DATA EXCERPTS:
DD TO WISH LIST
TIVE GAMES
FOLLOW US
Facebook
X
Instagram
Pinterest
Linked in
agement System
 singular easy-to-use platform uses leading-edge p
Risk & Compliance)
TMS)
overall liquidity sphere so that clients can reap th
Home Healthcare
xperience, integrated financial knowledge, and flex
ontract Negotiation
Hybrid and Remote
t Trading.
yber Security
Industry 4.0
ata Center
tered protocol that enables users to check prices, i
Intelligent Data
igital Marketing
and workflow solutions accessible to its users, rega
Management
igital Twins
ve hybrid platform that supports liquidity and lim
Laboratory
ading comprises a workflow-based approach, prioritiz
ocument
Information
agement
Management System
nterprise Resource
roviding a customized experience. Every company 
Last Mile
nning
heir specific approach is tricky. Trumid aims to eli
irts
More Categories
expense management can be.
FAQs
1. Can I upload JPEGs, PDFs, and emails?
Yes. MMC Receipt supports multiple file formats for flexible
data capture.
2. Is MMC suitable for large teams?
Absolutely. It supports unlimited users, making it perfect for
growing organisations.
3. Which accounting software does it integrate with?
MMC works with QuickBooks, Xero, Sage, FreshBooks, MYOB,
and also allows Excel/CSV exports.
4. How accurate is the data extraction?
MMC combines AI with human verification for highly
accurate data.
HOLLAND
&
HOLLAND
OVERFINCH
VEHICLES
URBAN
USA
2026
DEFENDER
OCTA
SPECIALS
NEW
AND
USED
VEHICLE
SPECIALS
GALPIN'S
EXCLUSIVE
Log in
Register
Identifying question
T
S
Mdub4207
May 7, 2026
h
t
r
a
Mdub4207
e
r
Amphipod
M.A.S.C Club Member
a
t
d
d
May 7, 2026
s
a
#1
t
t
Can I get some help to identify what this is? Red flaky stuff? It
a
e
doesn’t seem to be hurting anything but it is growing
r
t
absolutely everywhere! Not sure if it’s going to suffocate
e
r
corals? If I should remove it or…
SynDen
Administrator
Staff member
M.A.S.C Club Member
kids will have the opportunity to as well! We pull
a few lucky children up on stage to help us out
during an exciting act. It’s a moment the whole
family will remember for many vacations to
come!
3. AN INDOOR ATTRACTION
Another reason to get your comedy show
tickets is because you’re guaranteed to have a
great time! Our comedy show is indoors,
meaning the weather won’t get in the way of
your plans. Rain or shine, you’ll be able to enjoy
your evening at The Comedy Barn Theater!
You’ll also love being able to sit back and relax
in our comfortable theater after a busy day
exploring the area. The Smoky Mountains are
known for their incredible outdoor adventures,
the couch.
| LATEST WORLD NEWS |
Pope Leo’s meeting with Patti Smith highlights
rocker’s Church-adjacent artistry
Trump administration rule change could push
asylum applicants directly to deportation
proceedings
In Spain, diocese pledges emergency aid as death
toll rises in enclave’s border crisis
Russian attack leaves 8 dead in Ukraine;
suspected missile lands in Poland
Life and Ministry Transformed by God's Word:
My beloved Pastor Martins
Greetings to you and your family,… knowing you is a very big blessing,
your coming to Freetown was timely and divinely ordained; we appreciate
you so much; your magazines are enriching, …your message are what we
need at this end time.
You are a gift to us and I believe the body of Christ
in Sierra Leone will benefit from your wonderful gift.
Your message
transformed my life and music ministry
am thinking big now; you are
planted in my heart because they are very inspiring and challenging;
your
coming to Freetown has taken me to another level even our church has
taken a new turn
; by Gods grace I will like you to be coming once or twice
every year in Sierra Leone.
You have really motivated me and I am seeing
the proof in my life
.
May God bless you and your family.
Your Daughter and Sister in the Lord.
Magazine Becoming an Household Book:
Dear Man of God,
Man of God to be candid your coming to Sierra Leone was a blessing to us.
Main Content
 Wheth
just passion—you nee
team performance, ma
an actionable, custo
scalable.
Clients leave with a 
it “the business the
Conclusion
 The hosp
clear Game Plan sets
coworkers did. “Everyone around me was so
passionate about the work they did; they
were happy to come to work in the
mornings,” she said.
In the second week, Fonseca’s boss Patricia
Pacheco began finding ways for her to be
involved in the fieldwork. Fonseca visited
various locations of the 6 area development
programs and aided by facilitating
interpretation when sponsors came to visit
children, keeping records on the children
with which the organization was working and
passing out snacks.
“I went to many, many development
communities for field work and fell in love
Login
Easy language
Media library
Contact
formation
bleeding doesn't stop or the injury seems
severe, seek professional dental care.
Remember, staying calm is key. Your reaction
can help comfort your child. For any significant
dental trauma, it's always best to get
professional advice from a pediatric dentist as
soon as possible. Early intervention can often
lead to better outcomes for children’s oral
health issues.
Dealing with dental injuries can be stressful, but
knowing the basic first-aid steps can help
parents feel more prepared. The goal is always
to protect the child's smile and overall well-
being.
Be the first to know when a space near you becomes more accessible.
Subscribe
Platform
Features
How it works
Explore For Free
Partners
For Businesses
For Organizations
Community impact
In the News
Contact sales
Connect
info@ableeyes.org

YOUR TASK:
Search the listing for the string "works". Copy each line where it turns up.

WORKED SOLUTION:
MMC works with QuickBooks, Xero, Sage, FreshBooks, MYOB,
How it works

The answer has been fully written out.